At UtiliPoint, we regularly receive inquires from companies who are in the early stages of the ETRM buying process. These buyers are seeking various degrees of advice and insight, from those that would like a brief overview of potential vendors to companies that are seeking more in-depth advice and guidance in purchasing a new system. In the last 6 weeks, we’ve received almost a dozen inquiries, a volume that exceeds any similar period before. While we like to think that part of the increased volume is due to our good reputation in this area, certainly another contributing factor is that there are just more companies looking to purchase new systems.

We look at these queries as a good leading indicator of future activities. As the buying cycle for most ETRM systems tends to be 9 months or longer, the level of activity we’re seeing from these early stage buyers indicate another strong year for ETRM vendors. And the nature of their businesses provides a view into the types of deals that will be consummated by the end of this calendar year. While we of course hold in the strictest confidence the specifics of any individual inquiry, if we look at the aggregate of the suggested activity, it yields some interesting information.

A caveat to this discussion: We certainly don’t believe that we are involved with every potential purchaser in the market.

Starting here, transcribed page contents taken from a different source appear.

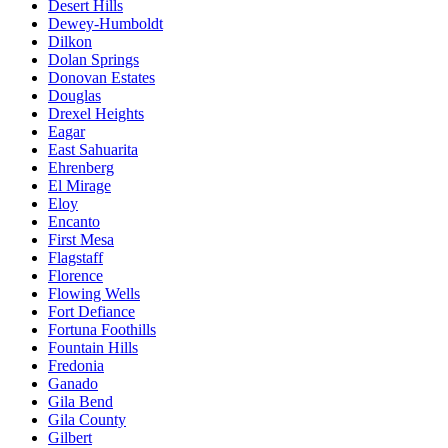
Desert Hills
Dewey-Humboldt
Dilkon
Dolan Springs
Donovan Estates
Douglas
Drexel Heights
Eagar
East Sahuarita
Ehrenberg
El Mirage
Eloy
Encanto
First Mesa
Flagstaff
Florence
Flowing Wells
Fort Defiance
Fortuna Foothills
Fountain Hills
Fredonia
Ganado
Gila Bend
Gila County
Gilbert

We are also certain, for a number of reasons, that we receive more inquiries from buyers of physical systems than buyers that are looking for “financial only” systems. That being said, the details behind these inquires confirm a continuation of the trends that we have noticed over the last 2 year - buyers are now looking for a single system that can address multi-commodity trading operations and manage both physical and financial transactions. From a commodity standpoint, and again consistent with the last couple of years, most of the buyers are firstly focused on power, with gas as a follow-on commodity. However, there are still a good number of buyers that will be shopping for systems with a primary focus on natural gas. Many of these inquiries indicate that there are also numerous buyers for systems also capable of managing crude, fuels, coal and other commodities.

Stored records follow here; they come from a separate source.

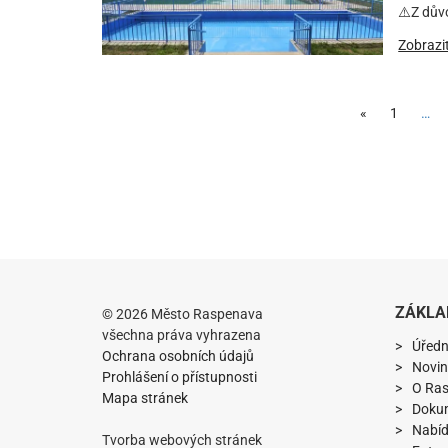
⚠️Z dův
Zobrazi
«
1
…
ZÁKLA
© 2026 Město Raspenava
všechna práva vyhrazena
Úředn
Ochrana osobních údajů
Novin
Prohlášení o přístupnosti
O Ra
Mapa stránek
Doku
Nabíd
Tvorba webových stránek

Every inquiry we’ve received involves at least basic risk functionality consistent with hedging, including the ability to capture futures and options. They are also looking for the ability to run mark-to-market and value at risk. None of the inquiries said that their decision would be driven primarily by requirements for sophisticated risk functionality; however several indicated that the availability of higher end risk tools was definitely a purchase consideration.